= Gousselerbierg Tunnel =

Road tunnel in Luxembourg

The Gousselerbierg Tunnel is a pair of parallel road tunnels in the canton of Mersch, in central Luxembourg. The tunnels are named for the hill through which they pass, near the town of Gosseldange, in the commune of Lintgen. At 2,695 metres (8,842 ft), the Gousselerbierg Tunnel is the second-longest tunnel in the country, after the Grouft Tunnel, at 2,950 metres (9,678 ft).

The tunnel carries the A7 motorway, and is the first of three major tunnels on the route of the road, together with the Grouft Tunnel and the Stafelter Tunnel (1,850 m).
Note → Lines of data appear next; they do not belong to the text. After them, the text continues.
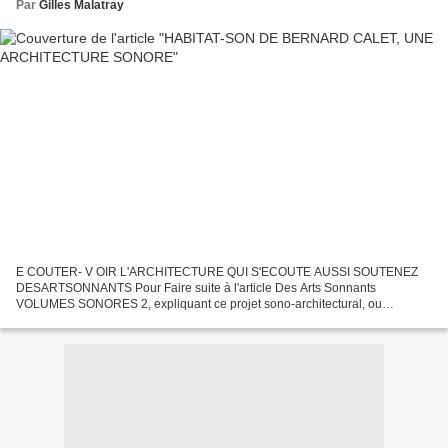
Par
Gilles Malatray
E COUTER- V OIR L'ARCHITECTURE QUI S'ECOUTE AUSSI SOUTENEZ
DESARTSONNANTS Pour Faire suite à l'article Des Arts Sonnants
VOLUMES SONORES 2, expliquant ce projet sono-architectural, ou
architecturo-sonore, voici une série de photos sur cette réalisation...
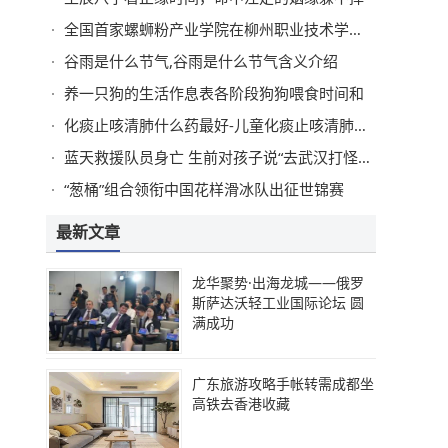
全国首家螺蛳粉产业学院在柳州职业技术学院揭牌
谷雨是什么节气,谷雨是什么节气含义介绍
养一只狗的生活作息表各阶段狗狗喂食时间和
化痰止咳清肺什么药最好-儿童化痰止咳清肺什么药最好
蓝天救援队员身亡 生前对孩子说“去武汉打怪兽了”
“葱桶”组合领衔中国花样滑冰队出征世锦赛
最新文章
龙华聚势·出海龙城——俄罗
斯萨达沃轻工业国际论坛 圆
满成功
广东旅游攻略手帐转需成都坐
高铁去香港收藏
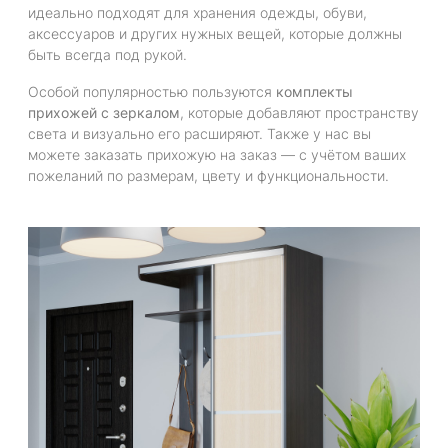
идеально подходят для хранения одежды, обуви,
аксессуаров и других нужных вещей, которые должны
быть всегда под рукой.
Особой популярностью пользуются
комплекты
прихожей с зеркалом
, которые добавляют пространству
света и визуально его расширяют. Также у нас вы
можете заказать прихожую на заказ — с учётом ваших
пожеланий по размерам, цвету и функциональности.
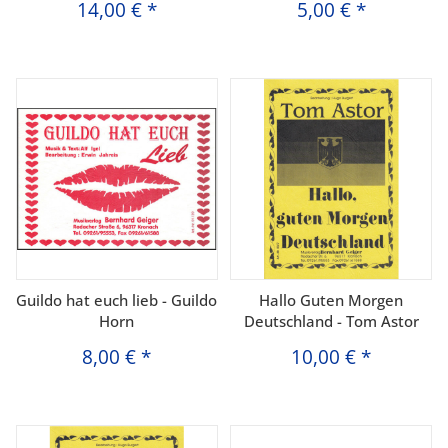
14,00 €
*
5,00 €
*
Guildo hat euch lieb - Guildo
Hallo Guten Morgen
Horn
Deutschland - Tom Astor
8,00 €
*
10,00 €
*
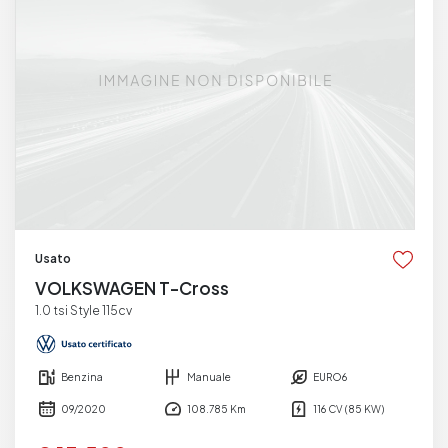
Usato
VOLKSWAGEN T-Cross
1.0 tsi Style 115cv
Benzina
Manuale
EURO6
09/2020
108.785 Km
116 CV (85 KW)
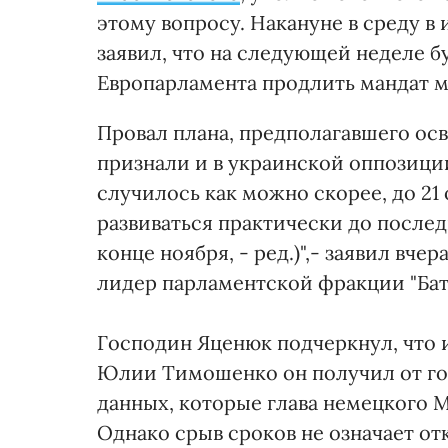
этому вопросу. Накануне в среду в
заявил, что на следующей неделе 
Европарламента продлить мандат м
Провал плана, предполагавшего ос
признали и в украинской оппозиции
случилось как можно скорее, до 21 
развиваться практически до послед
конце ноября, - ред.)",- заявил вче
лидер парламентской фракции "Ба
Господин Яценюк подчеркнул, что 
Юлии Тимошенко он получил от гос
данных, которые глава немецкого 
Однако срыв сроков не означает от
Each of the twin tunnels contains two lanes of traffic in one direction. At its maximum, the tunnel lies 115 metres (377 ft) below the surface of the hill.

The tunnel was constructed using the New Austrian Tunnelling method, relying on the stress of the surrounding rock to stabilise the tunnel. Preparatory work on the tunnel began on 17 April 2000, and drilling work began on 21 November of the same year. The breakthrough ceremony was held on 12 December 2002, with Grand Duke Henri detonating the explosive charge that connected the two ends of the tunnels. Altogether, the tunnel cost €100m to construct, and 420,000 m³ (14.8m cu ft) of earth were excavated, 65% of which was removed by explosives.